··· Given records

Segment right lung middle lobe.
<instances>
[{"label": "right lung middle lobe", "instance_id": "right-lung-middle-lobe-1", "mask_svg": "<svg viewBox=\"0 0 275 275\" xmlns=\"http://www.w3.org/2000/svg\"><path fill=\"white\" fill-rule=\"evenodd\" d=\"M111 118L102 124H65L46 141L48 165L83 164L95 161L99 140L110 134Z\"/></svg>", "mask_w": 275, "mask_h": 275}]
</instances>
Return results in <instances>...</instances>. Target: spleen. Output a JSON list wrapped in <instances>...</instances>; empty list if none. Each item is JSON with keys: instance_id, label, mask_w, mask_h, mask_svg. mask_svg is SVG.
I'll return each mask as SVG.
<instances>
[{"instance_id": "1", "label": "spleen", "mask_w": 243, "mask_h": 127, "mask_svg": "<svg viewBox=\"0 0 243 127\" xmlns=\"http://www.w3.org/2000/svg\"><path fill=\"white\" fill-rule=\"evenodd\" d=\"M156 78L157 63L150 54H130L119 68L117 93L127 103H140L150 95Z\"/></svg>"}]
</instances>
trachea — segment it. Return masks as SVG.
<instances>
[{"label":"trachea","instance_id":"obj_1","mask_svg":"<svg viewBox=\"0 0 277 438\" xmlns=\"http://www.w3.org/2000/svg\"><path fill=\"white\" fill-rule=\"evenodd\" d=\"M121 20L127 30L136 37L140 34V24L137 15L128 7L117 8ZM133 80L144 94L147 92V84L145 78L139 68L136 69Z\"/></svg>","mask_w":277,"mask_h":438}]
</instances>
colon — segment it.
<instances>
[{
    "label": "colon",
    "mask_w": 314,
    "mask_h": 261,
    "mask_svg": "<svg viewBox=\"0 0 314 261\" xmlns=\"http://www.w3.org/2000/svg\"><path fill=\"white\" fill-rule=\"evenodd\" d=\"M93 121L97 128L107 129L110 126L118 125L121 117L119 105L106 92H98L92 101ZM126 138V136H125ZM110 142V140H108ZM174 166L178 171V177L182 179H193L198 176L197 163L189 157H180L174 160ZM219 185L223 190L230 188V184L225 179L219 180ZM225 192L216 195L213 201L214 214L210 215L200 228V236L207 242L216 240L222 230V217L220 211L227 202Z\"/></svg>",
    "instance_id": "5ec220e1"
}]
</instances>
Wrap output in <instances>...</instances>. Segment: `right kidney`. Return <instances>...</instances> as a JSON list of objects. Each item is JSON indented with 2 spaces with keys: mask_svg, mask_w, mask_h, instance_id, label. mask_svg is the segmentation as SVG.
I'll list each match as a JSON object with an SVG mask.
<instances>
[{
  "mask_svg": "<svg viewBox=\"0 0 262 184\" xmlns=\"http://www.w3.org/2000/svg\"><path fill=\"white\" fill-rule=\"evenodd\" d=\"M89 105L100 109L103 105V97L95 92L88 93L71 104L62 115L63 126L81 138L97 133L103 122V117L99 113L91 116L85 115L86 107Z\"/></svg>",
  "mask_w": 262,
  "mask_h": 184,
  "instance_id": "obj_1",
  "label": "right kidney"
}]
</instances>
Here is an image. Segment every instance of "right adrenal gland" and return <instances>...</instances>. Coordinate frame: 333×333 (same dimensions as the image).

······

Give the listing above again in full, exactly as written.

Answer to this task:
Segment right lung middle lobe.
<instances>
[{"label": "right lung middle lobe", "instance_id": "right-lung-middle-lobe-1", "mask_svg": "<svg viewBox=\"0 0 275 275\" xmlns=\"http://www.w3.org/2000/svg\"><path fill=\"white\" fill-rule=\"evenodd\" d=\"M111 118L102 124H65L46 141L48 165L83 164L95 161L99 140L110 134Z\"/></svg>", "mask_w": 275, "mask_h": 275}]
</instances>
Return results in <instances>...</instances>. Target: spleen. Output a JSON list wrapped in <instances>...</instances>; empty list if none. Each item is JSON with keys: instance_id, label, mask_w, mask_h, mask_svg. mask_svg is SVG.
I'll return each mask as SVG.
<instances>
[{"instance_id": "1", "label": "spleen", "mask_w": 243, "mask_h": 127, "mask_svg": "<svg viewBox=\"0 0 243 127\" xmlns=\"http://www.w3.org/2000/svg\"><path fill=\"white\" fill-rule=\"evenodd\" d=\"M156 78L157 63L150 54H130L119 68L117 93L127 103H140L150 95Z\"/></svg>"}]
</instances>
trachea — segment it. Return masks as SVG.
<instances>
[{"label":"trachea","instance_id":"obj_1","mask_svg":"<svg viewBox=\"0 0 277 438\" xmlns=\"http://www.w3.org/2000/svg\"><path fill=\"white\" fill-rule=\"evenodd\" d=\"M121 20L127 30L136 37L140 34V24L137 15L128 7L117 8ZM133 80L144 94L147 92V84L145 78L139 68L136 69Z\"/></svg>","mask_w":277,"mask_h":438}]
</instances>
colon — segment it.
<instances>
[{
    "label": "colon",
    "mask_w": 314,
    "mask_h": 261,
    "mask_svg": "<svg viewBox=\"0 0 314 261\" xmlns=\"http://www.w3.org/2000/svg\"><path fill=\"white\" fill-rule=\"evenodd\" d=\"M93 121L97 128L107 129L110 126L118 125L121 117L119 105L106 92H98L92 101ZM126 138V136H125ZM110 142V140H108ZM174 166L178 171V177L182 179H193L198 176L197 163L189 157H180L174 160ZM219 185L223 190L230 188V184L225 179L219 180ZM225 192L216 195L213 201L214 214L210 215L200 228V236L207 242L216 240L222 230V217L220 211L227 202Z\"/></svg>",
    "instance_id": "5ec220e1"
}]
</instances>
Wrap output in <instances>...</instances>. Segment: `right kidney`. Return <instances>...</instances> as a JSON list of objects. Each item is JSON indented with 2 spaces with keys: mask_svg, mask_w, mask_h, instance_id, label. mask_svg is the segmentation as SVG.
I'll list each match as a JSON object with an SVG mask.
<instances>
[{
  "mask_svg": "<svg viewBox=\"0 0 262 184\" xmlns=\"http://www.w3.org/2000/svg\"><path fill=\"white\" fill-rule=\"evenodd\" d=\"M89 105L100 109L103 105V97L95 92L88 93L71 104L62 115L63 126L81 138L97 133L103 122V117L99 113L91 116L85 115L86 107Z\"/></svg>",
  "mask_w": 262,
  "mask_h": 184,
  "instance_id": "obj_1",
  "label": "right kidney"
}]
</instances>
Here is an image. Segment every instance of "right adrenal gland" and return <instances>...</instances>. Coordinate frame: 333×333 (same dimensions as the image).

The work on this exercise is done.